Enforce trust relations

May 03, 2013

Trusted server configuration is designed to identify and enforce trust relations involved in Receiver connections. This trust relationship increases the confidence of Receiver administrators and users in the integrity of data on user devices and prevents the malicious use of Receiver connections.

When this feature is enabled, Receivers can specify the requirements for trust and determine whether or not they trust a connection to the server. For example, a Receiver connecting to a certain address (such as https://*.citrix.com) with a specific connection type (such as SSL) is directed to a trusted zone on the server.

When trusted server configuration is enabled, connected servers must reside in a Windows Trusted Sites zone. (For step-by-step instructions about adding servers to the Windows Trusted Sites zone, see the Internet Explorer online help.)

If you connect using SSL, add the server name in the format https://CN, where CN is the Common Name shown on the SSL certificate. Otherwise, use the format that Receiver uses to connect; for example if Receiver connects using an IP address, add the server’s IP address.
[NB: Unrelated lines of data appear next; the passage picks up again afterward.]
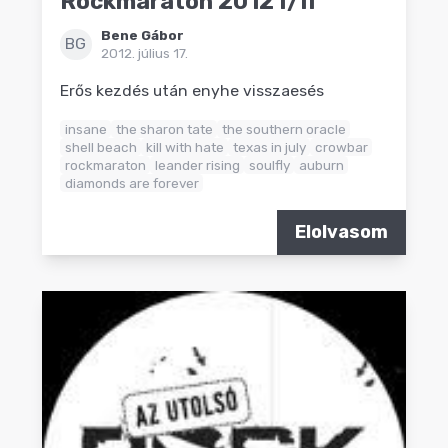
Rockmaraton 2012 I/II
Bene Gábor
BG
2012. július 17.
Erős kezdés után enyhe visszaesés
insane
the sharon tate
the southern oracle
shell beach
kill with hate
texas in july
crowbar
rockmaraton
leander rising
soulfly
auburn
diamonds are forever
Elolvasom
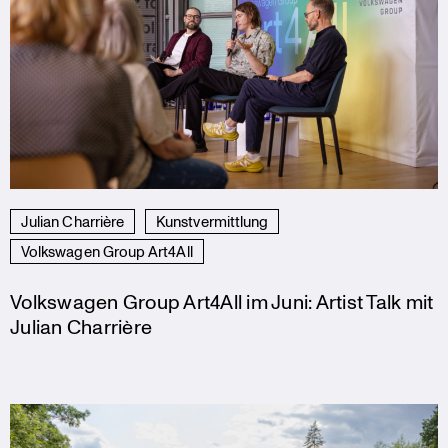
Julian Charrière
Kunstvermittlung
Volkswagen Group Art4All
Volkswagen Group Art4All im Juni: Artist Talk mit
Julian Charrière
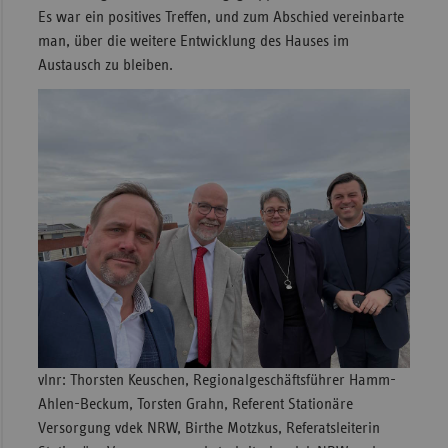
Es war ein positives Treffen, und zum Abschied vereinbarte
man, über die weitere Entwicklung des Hauses im
Austausch zu bleiben.
vlnr: Thorsten Keuschen, Regionalgeschäftsführer Hamm-
Ahlen-Beckum, Torsten Grahn, Referent Stationäre
Versorgung vdek NRW, Birthe Motzkus, Referatsleiterin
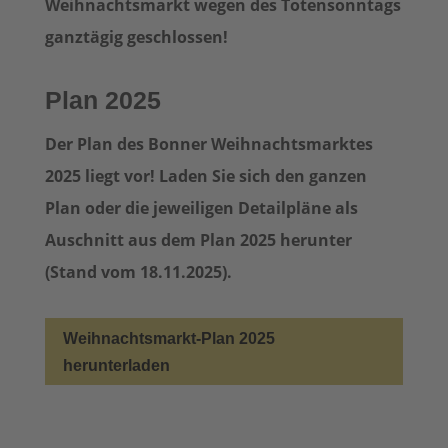
Weihnachtsmarkt wegen des Totensonntags
ganztägig geschlossen!
Plan 2025
Der Plan des Bonner Weihnachtsmarktes
2025 liegt vor! Laden Sie sich den ganzen
Plan oder die jeweiligen Detailpläne als
Auschnitt aus dem Plan 2025 herunter
(Stand vom 18.11.2025).
Weihnachtsmarkt-Plan 2025
herunterladen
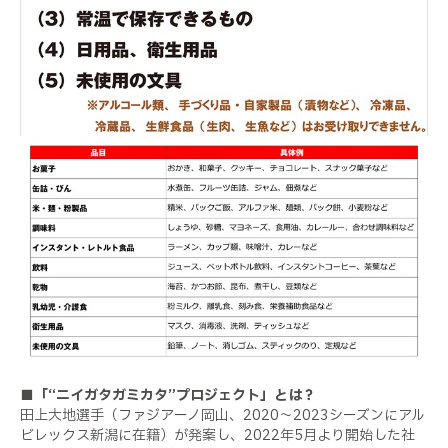
■「“ニイガタガミカタ”プロジェクト」とは？
田上大地選手（ファジアーノ岡山、2020～2023シーズンにアル
ビレックス新潟に在籍）が発案し、2022年5月より開始した社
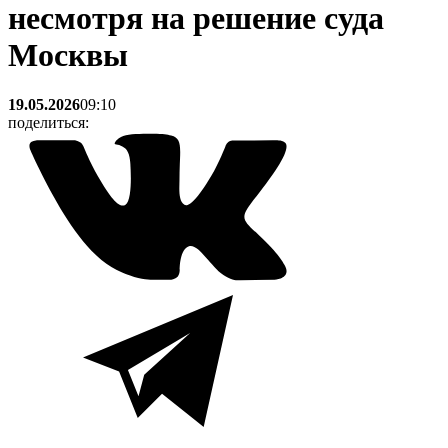
несмотря на решение суда
Москвы
19.05.2026
09:10
поделиться:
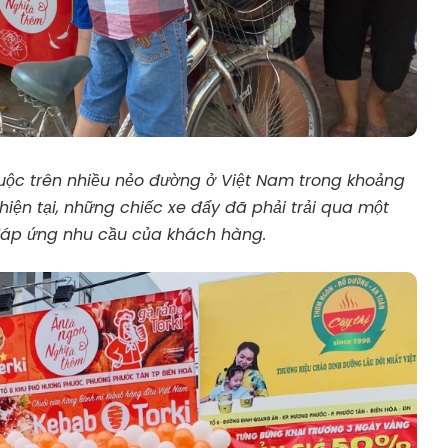
huộc trên nhiều nẻo đường ở Việt Nam trong khoảng
hiện tại, những chiếc xe đẩy đã phải trải qua một
áp ứng nhu cầu của khách hàng.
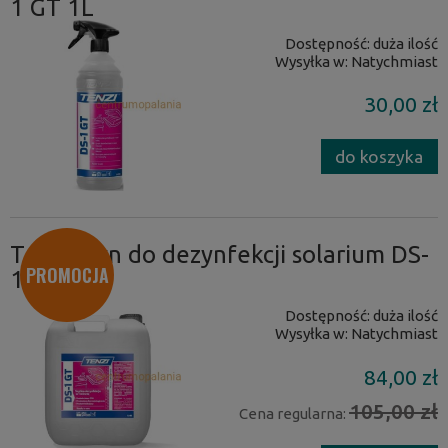
1 GT 1L
Dostępność:
duża ilość
Wysyłka w:
Natychmiast
30,00 zł
do koszyka
Tenzi płyn do dezynfekcji solarium DS-
PROMOCJA
1 GT 5L
Dostępność:
duża ilość
Wysyłka w:
Natychmiast
84,00 zł
105,00 zł
Cena regularna:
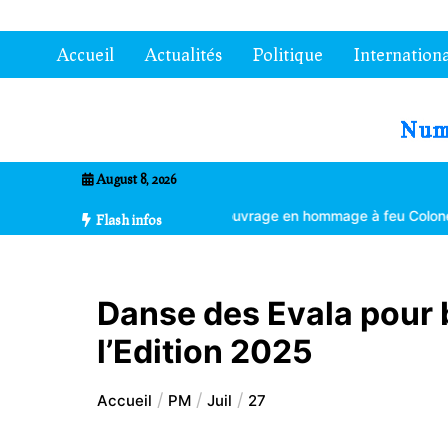
Aller
au
Accueil
Actualités
Politique
Internationa
contenu
7entrional
August 8, 2026
e
Un ouvrage en hommage à feu Colonel Kléber Dadjo
Gouverneurs
Flash infos
Danse des Evala pour 
l’Edition 2025
Accueil
PM
Juil
27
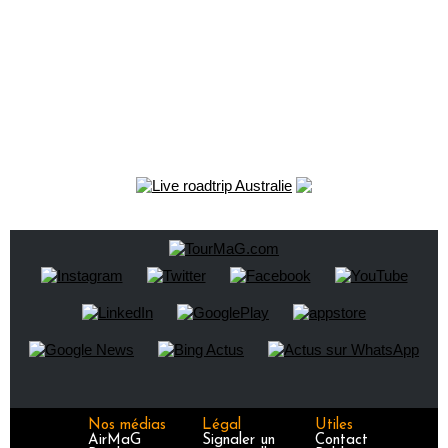
Nos médias
Légal
Utiles
AirMaG
Signaler un
Contact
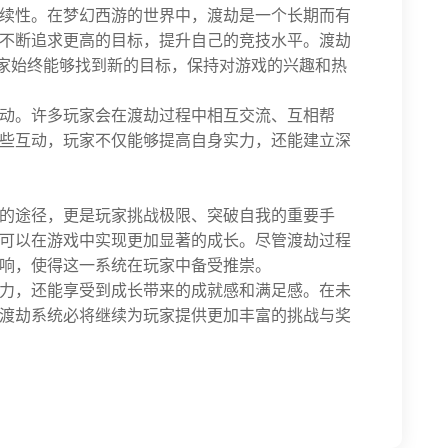
续性。在梦幻西游的世界中，渡劫是一个长期而有
不断追求更高的目标，提升自己的竞技水平。渡劫
玩家始终能够找到新的目标，保持对游戏的兴趣和热
动。许多玩家会在渡劫过程中相互交流、互相帮
些互动，玩家不仅能够提高自身实力，还能建立深
的途径，更是玩家挑战极限、突破自我的重要手
可以在游戏中实现更加显著的成长。尽管渡劫过程
响，使得这一系统在玩家中备受推崇。
力，还能享受到成长带来的成就感和满足感。在未
渡劫系统必将继续为玩家提供更加丰富的挑战与奖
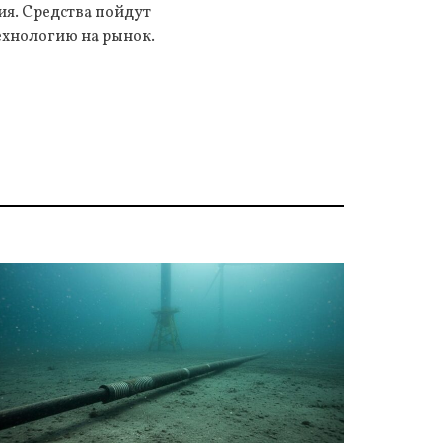
ия. Средства пойдут
ехнологию на рынок.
To enable trusted server configuration

If you are changing this on a local computer, close all Receiver components, including the Connection Center.
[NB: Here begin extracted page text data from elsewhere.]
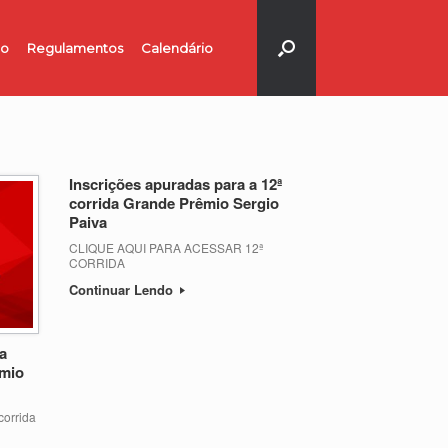
no
Regulamentos
Calendário
Inscrições apuradas para a 12ª
corrida Grande Prêmio Sergio
Paiva
CLIQUE AQUI PARA ACESSAR 12ª
CORRIDA
Continuar Lendo
da
êmio
orrida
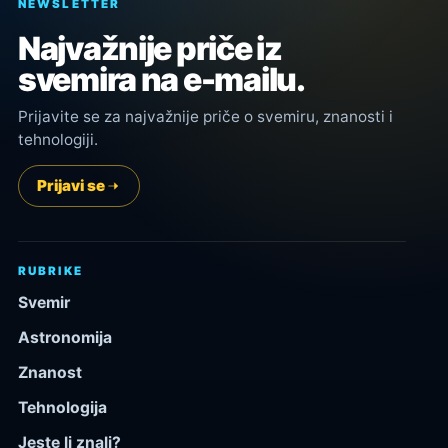
NEWSLETTER
Najvažnije priče iz
svemira na e-mailu.
Prijavite se za najvažnije priče o svemiru, znanosti i
tehnologiji.
Prijavi se
RUBRIKE
Svemir
Astronomija
Znanost
Tehnologija
Jeste li znali?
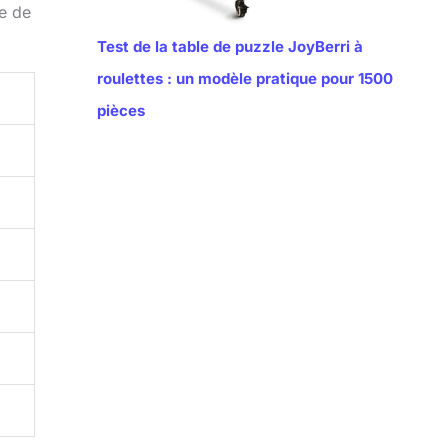
e de
Test de la table de puzzle JoyBerri à
roulettes : un modèle pratique pour 1500
pièces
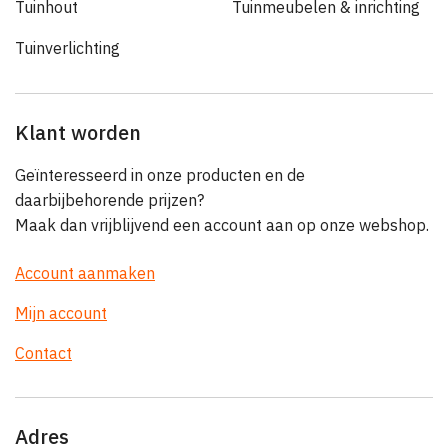
Tuinhout
Tuinmeubelen & inrichting
Tuinverlichting
Klant worden
Geïnteresseerd in onze producten en de
daarbijbehorende prijzen?
Maak dan vrijblijvend een account aan op onze webshop.
Account aanmaken
Mijn account
Contact
Adres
  1. As an administrator, open the Group Policy Editor by either running gpedit.msc locally from the Start menu when applying policies to a single computer or by using the Group Policy Management Console when applying domain policies.
    Note: If you already imported the icaclient template into the Group Policy Editor, you can omit Steps 2 to 5.
  2. In the left pane of the Group Policy Editor, select the Administrative Templates folder.
  3. From the Action menu, choose Add/Remove Templates.
  4. Choose Add and browse to the Receiver Configuration folder (usually C:\Program Files\Citrix\ICA Client\Configuration) and select icaclient.adm.
  5. Select Open to add the template and then Close to return to the Group Policy Editor.
  6. Expand the Administrative Templates folder under the User Configuration node.
  7. In the Group Policy Editor, go to Administrative Templates > Classic Administrative Templates (ADM) > Citrix Components > Citrix Receiver > Network Routing > Configure trusted server configuration.
  8. From the Action menu, choose Properties and select Enabled.